Issaquah City Council challenger Tim Flood has released a $153 million proposed bond package for funding transportation projects in the city.
Dubbing the proposal Address The Mess, Flood said the package would focus city resources on Issaquah’s outlying neighborhoods ahead of the downtown core. Flood, a resident of Issaquah’s West Lake Sammamish Parkway neighborhoods, developed his plan from projects already listed in the city’s transportation concurrency plan and six-year Transportation Improvement Program while positioning it as an alternative that re-prioritizes listed projects.
“I think we should address our current congestion and make good on the promises made to annexed areas of the city before we are asked to fund dense growth in Central Issaquah,” Flood said in a press release. “Any package based on our concurrency plan puts growth ahead of citizen sentiment and we deserve better than that.”

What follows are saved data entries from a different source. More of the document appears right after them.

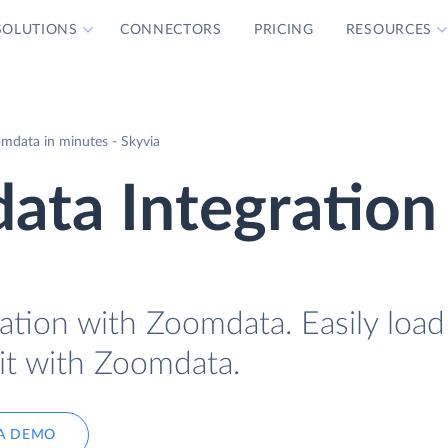
SOLUTIONS
CONNECTORS
PRICING
RESOURCES
mdata in minutes - Skyvia
ata Integration
ation with Zoomdata. Easily load
 it with Zoomdata.
A DEMO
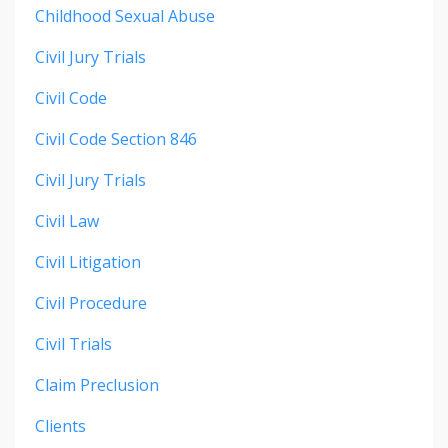
Childhood Sexual Abuse
Civil Jury Trials
Civil Code
Civil Code Section 846
Civil Jury Trials
Civil Law
Civil Litigation
Civil Procedure
Civil Trials
Claim Preclusion
Clients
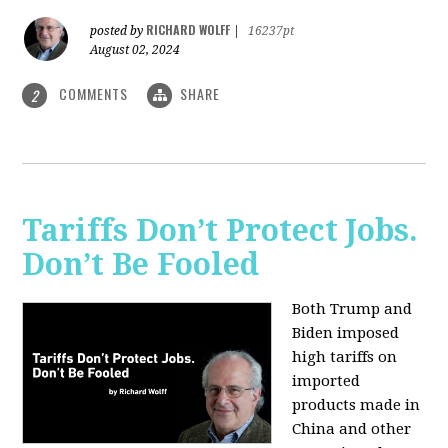
RICHARD WOLFF
posted by
|
16237pt
August 02, 2024
COMMENTS
SHARE
2
Tariffs Don’t Protect Jobs.
Don’t Be Fooled
Both Trump and
Biden imposed
high tariffs on
imported
products made in
China and other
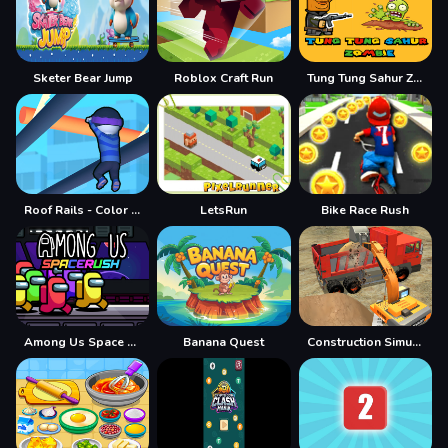
Sketer Bear Jump
Roblox Craft Run
Tung Tung Sahur Zombie
Roof Rails - Color Stack 3D
LetsRun
Bike Race Rush
Among Us Space Rush
Banana Quest
Construction Simulator Lite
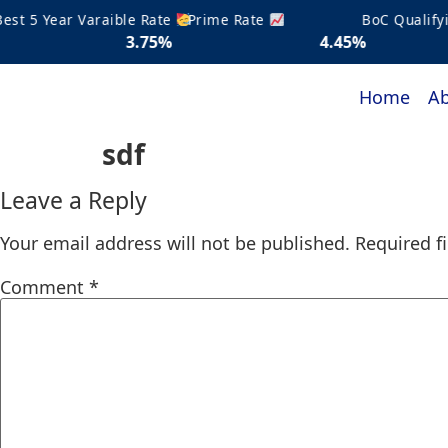
 5 Year Varaible Rate
Prime Rate
BoC Qualifying
3.75%
4.45%
5.2
Home
Ab
sdf
Leave a Reply
Your email address will not be published.
Required f
Comment
*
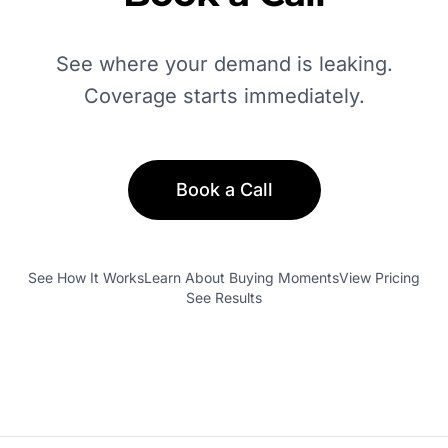
See where your demand is leaking.
Coverage starts immediately.
Book a Call
See How It Works
Learn About Buying Moments
View Pricing
See Results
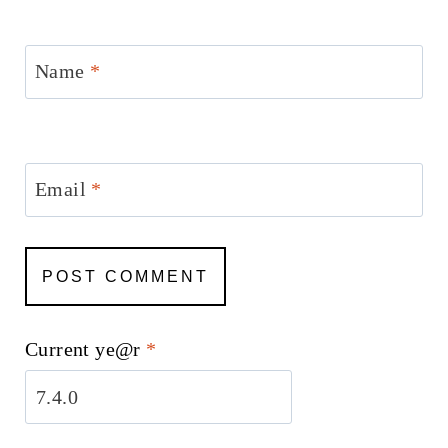
Name
*
Email
*
Current ye@r
*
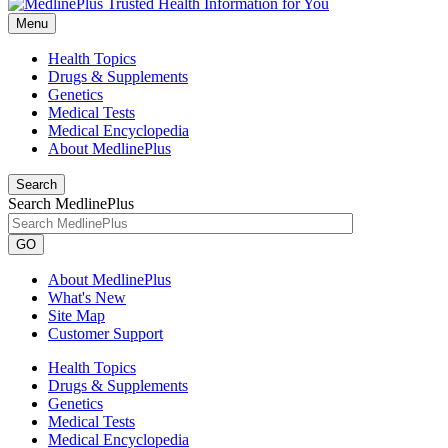
Menu
Health Topics
Drugs & Supplements
Genetics
Medical Tests
Medical Encyclopedia
About MedlinePlus
Search
Search MedlinePlus
GO
About MedlinePlus
What's New
Site Map
Customer Support
Health Topics
Drugs & Supplements
Genetics
Medical Tests
Medical Encyclopedia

In a follow-up interview with the Reporter, Flood said he used his professional background in data analysis to find overlap between projects noted in the TIP and transportation concurrency. With that information, he built Address The Mess around a blend of big ticket projects — such as those on Front Street, Interstate 90 and State Route 500 — and outlying neighborhood projects, like a Providence Point traffic light, which Flood said were based on his conversations with voters.
“If we don’t take action to address the existing backlog for neighborhoods’ priorities, we may never,” Flood said.